If we want to make the other control chars easily-insertable - and I'm not at all sure that we do - then I would keep those two entries at the top of the submenu, add a separator, then offer the other marks.

> Second part is the feedback. Once you have inserted those zero-width
> characters you probably want to know that. My take here was to use a 
> kind of vertical I-beam symbol (using the pilcrow-blue makes sense here).

So, it's important this doesn't clash with other I-beam-like indications (like start or end of bookmarks?); and what happens when you also have a character border on the side, especially if it's a similar color.

I'll make another suggestion - not rejecting yours, just a thought: Thinking about the visible/invisible toggle, I might let myself be more expansive and let the indicator take up space: An icon indicating the direction, e.g. a triangle or arrow, perhaps similar to what we have on the toolbar - but not with the pilcrow symbol itself, since it's not about the paragraph. The upside is that the meaning is better indicated, the downside is that it may significantly affect the text layout, causing words to overflow the line and move to another line, with that in itself having potential undesirable effect directionality-wise.
Comment 11 Eyal Rozenberg 2022-11-22 21:31:05 UTC
(In reply to خالد حسني from comment #7)
> I’m thinking. may be make the behavior of the existing LTR/RTL toolbar
> buttons selection-dependent i.e. if there is no selection they change the
> direction of the paragraph where the cursor is in, if there is selection
> they insert RLI/LRI and PDF. This a change in behavior and might be a bit
> surprising to some, but we have also seen reports before where people were
> expecting this kind of behavior.

I would be totally against this, because:

1. The toolbar buttons are explicitly marked as regarding the paragraph direction
2. You have to select multiple paragraphs in order to set their paragraph direction...
3. Would be incompatible with every editor app or web control which has paragraph-direction-setting buttons. (Including LO <= 7.5, MS Office, GDocs etc.)

> Problem B
> LibreOffice supports to enter the control characters (3). That is in Insert
> > Formatting Mark > Left-to-Right Mark and Right-to-Left Mark. But there
> exists no tool for the control characters (1) and (2).

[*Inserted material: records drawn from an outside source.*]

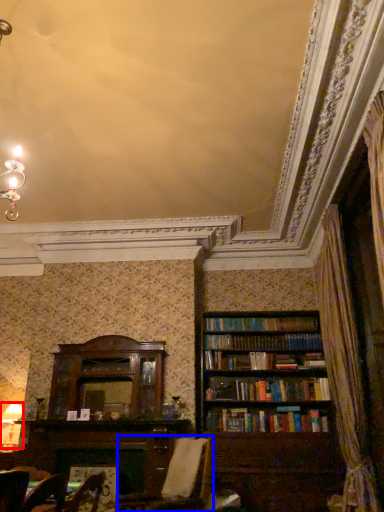 Question: Which object appears farthest to the camera in this image, lamp (highlighted by a red box) or swivel chair (highlighted by a blue box)?

Choices:
 (A) lamp
 (B) swivel chair

Answer: (A) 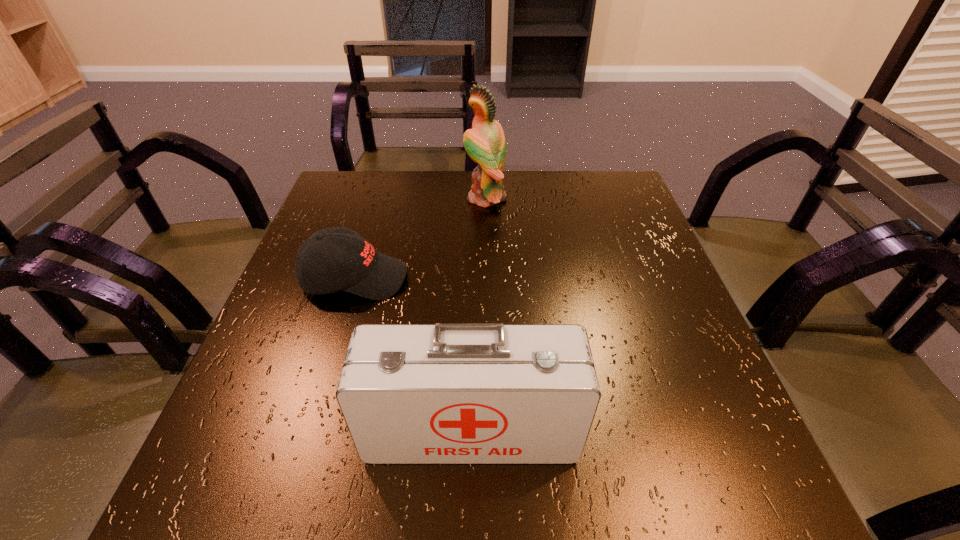 The height and width of the screenshot is (540, 960). Find the location of `object that is at the far edge`. object that is at the far edge is located at coordinates (485, 143).

Identify the location of object that is at the near edge. This screenshot has width=960, height=540. (446, 393).

Find the location of a particular element. The width and height of the screenshot is (960, 540). object at the left edge is located at coordinates (361, 270).

Where is `vacant space at the far edge of the desktop`? vacant space at the far edge of the desktop is located at coordinates (452, 192).

You are a GUI agent. You are given a task and a screenshot of the screen. Output one action in this format:
    pyautogui.click(x=<x>, y=<y>)
    Task: Click on the vacant space at the near edge
    The image size is (960, 540).
    Given the screenshot: What is the action you would take?
    pyautogui.click(x=568, y=492)

The image size is (960, 540). In the image, there is a desktop. What are the coordinates of `blank space at the left edge` in the screenshot? It's located at (314, 315).

In the image, there is a desktop. Where is `vacant space at the right edge`? This screenshot has height=540, width=960. vacant space at the right edge is located at coordinates (703, 362).

Find the location of a particular element. The height and width of the screenshot is (540, 960). vacant space at the far left corner is located at coordinates (354, 191).

The height and width of the screenshot is (540, 960). Identify the location of vacant space at the far right corner of the desktop. (586, 172).

This screenshot has height=540, width=960. Identify the location of vacant area at the near right corner. (762, 504). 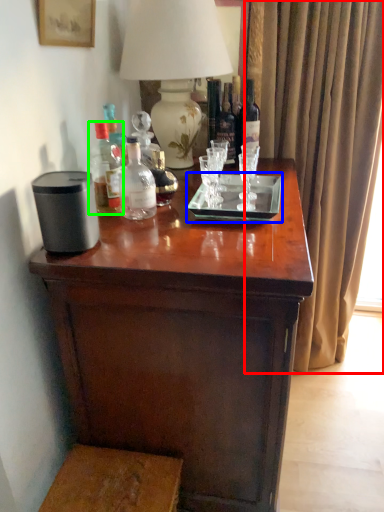 Question: Based on their relative distances, which object is farther from curtain (highlighted by a red box)? Choose from glass plate (highlighted by a blue box) and bottle (highlighted by a green box).

Choices:
 (A) glass plate
 (B) bottle

Answer: (B) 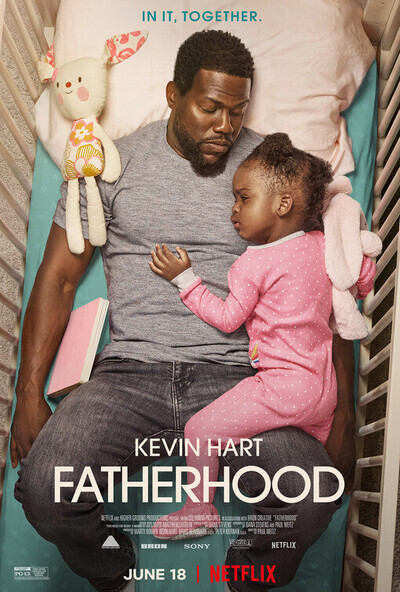 Where is `stuffed animal`? Image resolution: width=400 pixels, height=592 pixels. stuffed animal is located at coordinates (75, 150). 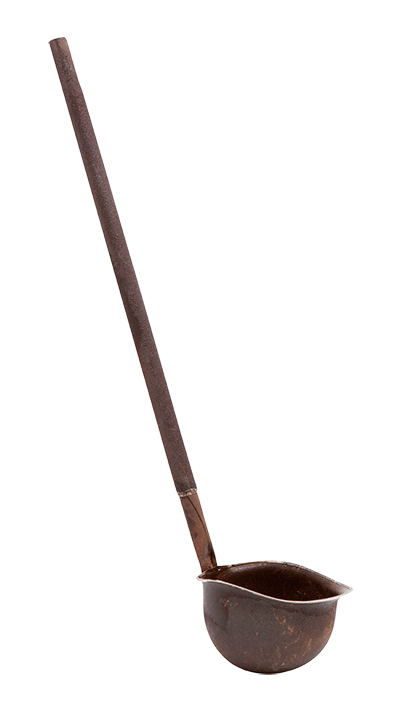 Where is `handle`? The width and height of the screenshot is (400, 712). handle is located at coordinates (150, 372).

They can be inserted using Insert > Special Character...  ; now, that's quite inconvenient, but I believe nobody, more-or-less, ever wants to insert anything other than RLM or LRM. I might be wrong, but - do we know that there is user interest in a more convenient method of inserting these?
Comment 12 Heiko Tietze 2023-01-19 08:27:11 UTC
The topic was on the agenda of the design meeting. Since no RTL expert joined the call we recommend to let the experts decide. 

To me it sounds very much straight-forward to add a control character before and after a selection on click or shortcut, meaning via UNO command.